Debugging running processes with strace and ptrace

November 27 2021

In this article I want to explain / summarize how light weight and yet powerful tools like strace and ptrace are.

The first time I started using those tools were when I was trying to figure out what an application is actually doing, it may also happened to you or perhaps few of the following scenarios:

  • You received a code that someone else wrote(probably a few years back) and now you have to maintain it and sense you didn't write it, you can't really tell what the application is actually doing by just looking at the code(because the code is written in a very complex way and the person that written this code is no longer available for questions)
  • You accessed a machine that hasn't been touched for years, and you have to troubleshot a running process to understand why this application is so slow, that process was deployed onto this machine by someone, somehow, and you don't have access to that code
  • You are using a framework, that does a bunch of things under the hood, but you can't really figure out why is it so slow

If you came across one of the following above mentioned scenarios, then strace and ptrace are probably your best bet. Before I dive deeper on how to use these tools I think first it's important to understand what each tool basically does. Both tools are prefixed with a letter, this letter has a meaning.

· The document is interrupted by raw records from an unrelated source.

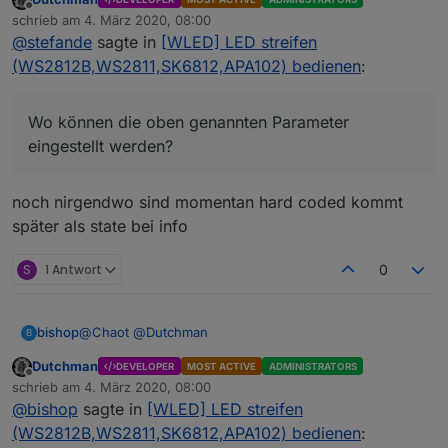
Offline
Instructions
schrieb am
4. März 2020, 08:00
zuletzt editiert von
3. Configure intervall times for data polling and
@
stefande
sagte in
[WLED] LED streifen
Wo können die oben genannten Parameter
auto-detect cyclus
(WS2812B,WS2811,SK6812,APA102) bedienen
:
eingestellt werden?
5. Adapter will send changes immediatly and
polls data every x seconds (configurable)
Wo können die oben genannten Parameter
eingestellt werden?
noch nirgendwo sind momentan hard coded kommt
später als state bei info
S
1 Antwort
0
@
Chaot
@
Dutchman
bishop
B
Dutchman
DEVELOPER
MOST ACTIVE
ADMINISTRATORS
kann ich bestätigen, es läuft alles. Wenn man aber ein
Offline
schrieb am
4. März 2020, 08:00
DP schreiben möchte bekommt man diese
zuletzt editiert von
@
bishop
sagte in
[WLED] LED streifen
Fehlermeldung.
(WS2812B,WS2811,SK6812,APA102) bedienen
:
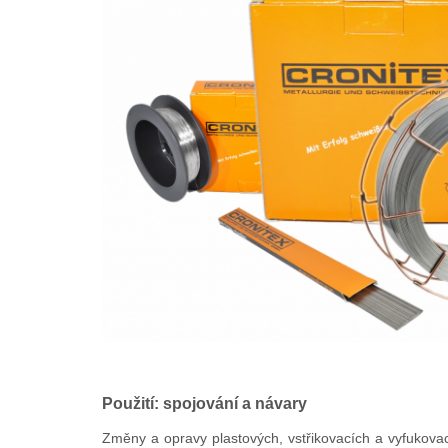
Použití: spojování a návary
Změny a opravy plastových, vstřikovacích a vyfukovac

  • strace - the first letter stands for System-Calls, meaning this tool is for tracing what calls a particular process is sending to the linux kernel.
  • ptrace - the first letter stands for Process-Calls, meaning this tool is for tracing what calls a particular process is sending to a linux kernel. But in addition it allows a tracer(=the process which running ptrace) to mutate the traceree(=the process which is being examined).

The great thing about using strace and ptrace, is that they are language agnostic(meaning you can strace and ptrace a program written in almost any language javascript, php, rust, go etc, as long as it's a unix program and it's running, we can simply attach to it and trace it to get the low level kernel operations). Although there are some high level diagnostic tools for each specific language, that makes it a bit more structural and easier to understand for that particular language, I still think it's a good practice to get a rough overview about what the program is doing first, before diving into implementation details, and I think strace does a great job at providing that information.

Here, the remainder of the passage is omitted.